The opinion, written by Justice John K. Trotter Jr., reinstated the two Rockwell supervisors’ lawsuits, which a trial judge had thrown out of court in 1984. By law and under previous court rulings, employers may not terminate workers who refuse to engage in illegal activity, Trotter wrote.

“The same wrongful conduct is involved whether the retaliation inflicted is a six-month suspension without pay or a discharge,” the opinion said.

Reasoning that any employer wishing to retaliate against an employee could avoid a lawsuit by suspending rather than terminating him, Trotter wrote: “Accordingly, we hold that an employee can maintain a tort claim against his or her employer where disciplinary action has been taken against the employee in retaliation for the employee’s ‘whistle blowing’ activities, even though the ultimate sanction of discharge has not been imposed.”

Joe A. Garcia and Delfino E. Ariaz claimed that they told NASA investigators they had complied with orders from a supervisor to falsely bill work done on an Air Force satellite to a NASA space shuttle contract.

The satellite contract was for a fixed price, and the shuttle work was paid by NASA on a “cost-plus” basis, a complex formula that covered costs plus profit.

Each claimed that he was suspended without pay from a Rockwell facility in Seal Beach for six months in 1980, then offered a transfer to a non-supervisory position at another facility at lower pay.

Lawyers for the aerospace firm argued that the two were suspended not in retaliation but because they admitted to having personally engaged in false billing.

“There is no direct evidence either that Rockwell disciplined Garcia for cause because he mischarged or that Rockwell disciplined Garcia in retaliation for revealing the mischarging at Rockwell to NASA,” Trotter wrote in his opinion. “Both conclusions are, however, reasonable, albeit conflicting, inferences from the facts proved.”

The evidence should be presented to a jury, the court ruled.

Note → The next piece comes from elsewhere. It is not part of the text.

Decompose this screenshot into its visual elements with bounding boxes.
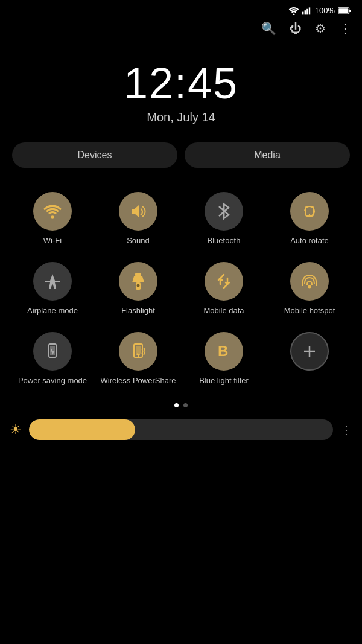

In 1982, Rockwell paid more than $500,000 to the federal government to settle a suit in which it was accused of inflated billing. In the settlement with government auditors, Rockwell also agreed to tighten internal controls but admitted no misdeeds.

The settlement followed an 18-month federal grand jury investigation into inflated labor cost claims on space shuttle work. Federal prosecutors said they lacked sufficient evidence to prove criminal violations.

That settlement covered Rockwell facilities in Downey, Palmdale and Seal Beach.

Rockwell’s attorney scoffed at the characterization of Garcia and Ariaz as “whistle-blowers.”

“They were just two fellows who said, ‘We were told to mischarge, and we did some mischarging,’ ” Warren said. Subsequent company investigations failed to confirm the claims, Warren said.

“The company tried to do what was right, to show it didn’t condone mischarging. On the other hand, it’s very difficult talking about firing people when you don’t think they did it,” Warren said.

Warren said the decision could throw open courthouse doors in any of the “innumerable ways in which an employee may be dissatisfied by a management decision.”

California courts are considered to be in the forefront of a national trend toward greater protection for workers without written contracts, without unions and without statutory protections.

The blossoming of worker rights has led to decisions finding, for instance, that workers of long tenure with good records may not be fired without “just cause.”

In a series of cases beginning with a 1980 California Supreme Court decision, legal protections have been extended to employees through a doctrine involving a “covenant of good faith and fair dealing” that California courts read into almost every employment relationship. Breach of the covenant may result in a right to compensatory and punitive damages.

Decisions in the last six years have extended protection to workers far beyond the occasional case of an employer ordering a worker to engage in an illegal activity. The 1980 case that began the trend gave a worker who refused to engage in illegal price fixing the right to sue over being fired.

Concurring in the decision Tuesday were Justices Edward J. Wallin and Sheila P. Sonenshine.